**Exercise instructions:** Write out nothing but the lines from the one containing "segmentation as SVG." through the last line below, both included, and without the pictures.

(Saved entries)
○ ○ ○ ○

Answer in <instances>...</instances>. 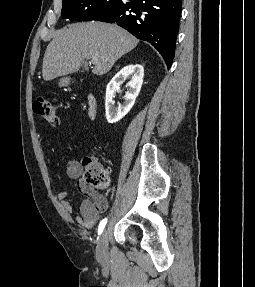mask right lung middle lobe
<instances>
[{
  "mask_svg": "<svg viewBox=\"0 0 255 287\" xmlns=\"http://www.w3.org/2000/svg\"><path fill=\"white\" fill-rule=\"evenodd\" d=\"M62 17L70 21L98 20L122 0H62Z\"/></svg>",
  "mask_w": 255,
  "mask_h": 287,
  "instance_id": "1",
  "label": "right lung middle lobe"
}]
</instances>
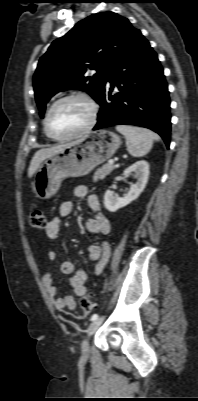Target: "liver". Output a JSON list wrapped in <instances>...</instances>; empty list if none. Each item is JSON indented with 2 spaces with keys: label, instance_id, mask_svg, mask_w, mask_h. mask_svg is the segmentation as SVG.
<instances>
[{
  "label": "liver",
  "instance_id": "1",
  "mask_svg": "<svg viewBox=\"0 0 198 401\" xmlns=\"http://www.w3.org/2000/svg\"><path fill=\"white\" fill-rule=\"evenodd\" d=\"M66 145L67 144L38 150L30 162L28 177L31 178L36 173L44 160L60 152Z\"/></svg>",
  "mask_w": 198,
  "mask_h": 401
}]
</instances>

○ ○ ○ ○

**Task result:**
Target: "liver". Output a JSON list wrapped in <instances>...</instances>; empty list if none. Each item is JSON indented with 2 spaces with keys: label, instance_id, mask_svg, mask_w, mask_h. mask_svg is the segmentation as SVG.
<instances>
[{
  "label": "liver",
  "instance_id": "1",
  "mask_svg": "<svg viewBox=\"0 0 198 401\" xmlns=\"http://www.w3.org/2000/svg\"><path fill=\"white\" fill-rule=\"evenodd\" d=\"M66 145L67 144L38 150L30 162L28 177L31 178L36 173L44 160L60 152Z\"/></svg>",
  "mask_w": 198,
  "mask_h": 401
}]
</instances>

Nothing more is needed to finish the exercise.